The flow of how these files are loaded follows:
- Cheat Engine loads the file.
- Checks if the file is already xml by seeing if
'<?xml'
exists as the first 5 characters. - If
'<?xml'
exists, just load the table as normal. - If not, then the file is considered protected and must be decoded.
- The first layer of protection is a 3-way xor encryption.
- The first wave is a before-key relationship where the the first byte (x) starts at 2 and the first xor key starts at x-2.
- The second wave is an after-key relationship where the first byte (x) starts at length-2 and the first xor key starts at x+1.
- The last wave is a static-incrementing key relationship where the key starts at 0xCE and increments each xor.
- Next the newly xor’d data is then decompressed using zlib.
- Old Decompress Method
- Using older trainer files have no special compression or buffer, the entire buffer is assumed to be compressed and can be processed.
- New Decompress Method
- Using newer trainer files will show a 5 byte header saying ‘CHEAT’. This should be skipped before attempting to decompress the buffer.

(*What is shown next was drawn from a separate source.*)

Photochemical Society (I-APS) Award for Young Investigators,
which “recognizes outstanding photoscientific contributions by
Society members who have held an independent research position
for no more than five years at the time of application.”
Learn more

- Next the newer files also have the compressed data size after the ‘CHEAT’ header which should be read and used to know how much data to read and inflate from the compressed data stream.

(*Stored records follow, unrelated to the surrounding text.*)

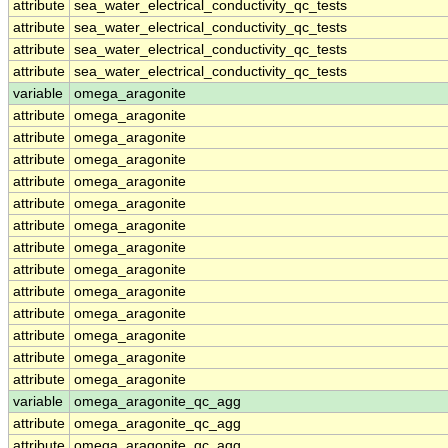
attribute
sea_water_electrical_conductivity_qc_tests
attribute
sea_water_electrical_conductivity_qc_tests
attribute
sea_water_electrical_conductivity_qc_tests
attribute
sea_water_electrical_conductivity_qc_tests
variable
omega_aragonite
attribute
omega_aragonite
attribute
omega_aragonite
attribute
omega_aragonite
attribute
omega_aragonite
attribute
omega_aragonite
attribute
omega_aragonite
attribute
omega_aragonite
attribute
omega_aragonite
attribute
omega_aragonite
attribute
omega_aragonite
attribute
omega_aragonite
attribute
omega_aragonite
attribute
omega_aragonite
variable
omega_aragonite_qc_agg
attribute
omega_aragonite_qc_agg
attribute
omega_aragonite_qc_agg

- At this point the .CETRAINER file should be clean .xml text and can be reused/edited/etc. again.
Summing It Up
Is this a secure method of protection? No not at all, but it is not meant to be. It is, again, meant to deter the newbies from stealing work of others. Overall this is more of a compression method to help reduce the size of the compiled trainer. Granted, due to the fact that .exe trainer files include Cheat Engine’s core files to work, the file size of trainers are fairly large with little to no cheats added. A base trainer could be around 3-5MB which is a bit excessive but due to how it works, is very nice for the user given they have full access to CE then.
For those looking to really protect their trainer / work and do not want it to be seen by others so easily, I do not recommend making your trainers in Cheat Engine, and if you do, you should use an additional packer/protector on top of what Cheat Engine does. Another thing you can do is download Cheat Engines source code and modify the code to implement other methods of protection on top of whats already there. It can help in the long run to protect things.

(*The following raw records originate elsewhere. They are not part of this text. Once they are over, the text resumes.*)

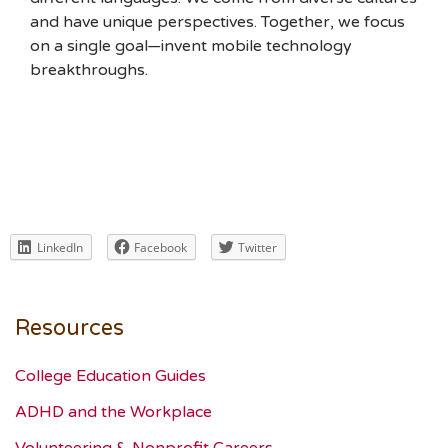
and have unique perspectives. Together, we focus
on a single goal—invent mobile technology
breakthroughs.
LinkedIn
Facebook
Twitter
Resources
College Education Guides
ADHD and the Workplace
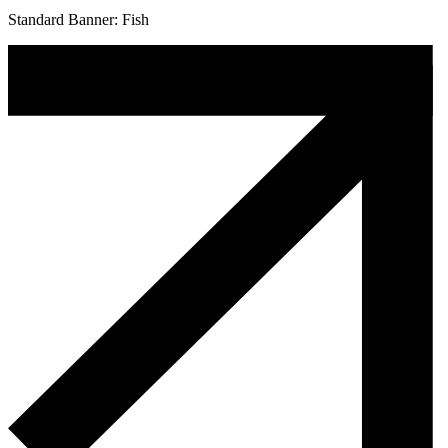
Standard Banner: Fish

Keep in mind though, if your trainer does anything with WriteProcessMemory / ReadProcessMemory it can be easily ‘spied’ on and stolen still!
CeDumper - Drop-and-dump Solution
Because of needing to check files often like I mentioned above, I wrote a tool to dump the trainer files easily.
A simple drag-and-drop interface can be used to dump any trainer file made with Cheat Engine that is not modded from the original protection setup.